How do the bijective transformations for Norm Flows work in Pyro?

StefanCline · May 25, 2023, 9:54pm

I’m looking for a high level explanation as to the structure for 3 of the transformations (1D is fine).

Spline (linear and/or quadratic)
Householder
Discrete Cosine

It’s not clear to me how

The transformations are structured
How many parameters there are for each of them
How the back propagation is being done

I’m assuming that because they’re bijective the input size and output size must therefore be the same, but anything past that and I’m kind of lost…

If any of the Devs could explain this to me I’d greatly appreciate it

Cheers,

-Stefan

martinjankowiak · May 26, 2023, 1:04am

i suggest looking at some of the linked references

Jakub M. Tomczak, Max Welling. Improving Variational Auto-Encoders using Householder Flow.

Conor Durkan, Artur Bekasov, Iain Murray, George Papamakarios. Neural
Spline Flows. NeurIPS 2019.

Hadi M. Dolatabadi, Sarah Erfani, Christopher Leckie. Invertible Generative
Modeling using Linear Rational Splines. AISTATS 2020.

StefanCline · May 26, 2023, 11:10pm

I read the splines paper which was quite helpful. Thanks!

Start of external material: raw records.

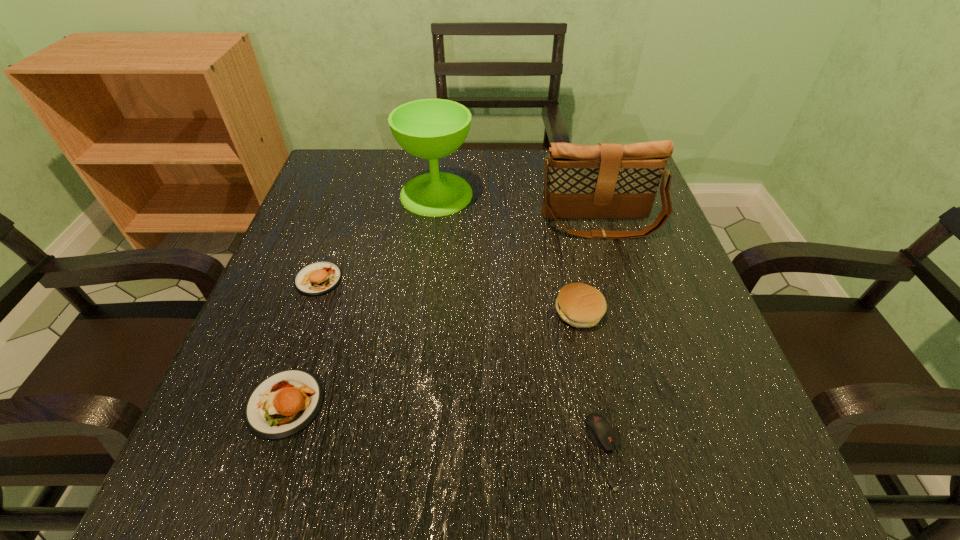 I want to click on free location at the far left corner, so click(323, 185).

In the image, there is a desktop. At what (x,y) coordinates should I click in order to perform the action: click on vacant space at the near right corner. Please return your answer as a coordinate pair (x, y). Looking at the image, I should click on (762, 490).

Find the location of `blank region between the mouse and the second shortest object`. blank region between the mouse and the second shortest object is located at coordinates tap(445, 428).

The width and height of the screenshot is (960, 540). Identify the location of unoccupied position between the fourth object from right to left and the rightmost patty (food). (508, 253).

Identify the location of vacant area between the third object from left to right and the nearest patty (food). The width and height of the screenshot is (960, 540). (361, 299).

At what (x,y) coordinates should I click in order to perform the action: click on vacant space that is in between the shoulder bag and the shortest patty (food). Please return your answer as a coordinate pair (x, y). This screenshot has height=540, width=960. Looking at the image, I should click on (443, 313).

At what (x,y) coordinates should I click in order to perform the action: click on free space between the shortest patty (food) and the rightmost patty (food). Please return your answer as a coordinate pair (x, y). The height and width of the screenshot is (540, 960). Looking at the image, I should click on (432, 357).

Locate an element on the screen. The width and height of the screenshot is (960, 540). free space between the fifth tallest object and the third object from left to right is located at coordinates (361, 299).

Find the location of a particular element. The width and height of the screenshot is (960, 540). empty space between the second shortest object and the mouse is located at coordinates (445, 428).

I want to click on vacant space in between the shoulder bag and the fifth tallest object, so click(443, 313).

As a follow up, do you know of any other references or resources that show how the cost function is calculated for unsupervised learning models like this one?

Specifically to this spline transformation:

I understand the forward pass through the spline, I understand how they are making the splines and calling it g_{\mathbf{\theta}}(x) as a bunch of connected piecewise functions (i.e., a spline), and I understand the parameters being what they are.

What I don’t understand is how they are determining how well the forward pass did, i.e. how the cost function is being calculated after the forward pass is completed.

Thanks again for the help

martinjankowiak · May 27, 2023, 12:33am

there are lots of ways to use normalizing flows, see e.g. this review

probably the most vanilla usage is in density estimation in which case maximum likelihood estimation (MLE) is usually used: basically maximize mean log p(x) across your set of data points {x_i}

StefanCline · May 31, 2023, 10:15pm

Okay so I went on a crazy deep dive and all of this is muuuuch clearer now. The general structure resembling an affine transformation was incredibly important background (for anyone else who’s struggling here this guy made a great video the provides a clear understanding of the architecture behind a generative NF model: Generative Modeling - Normalizing Flows - YouTube)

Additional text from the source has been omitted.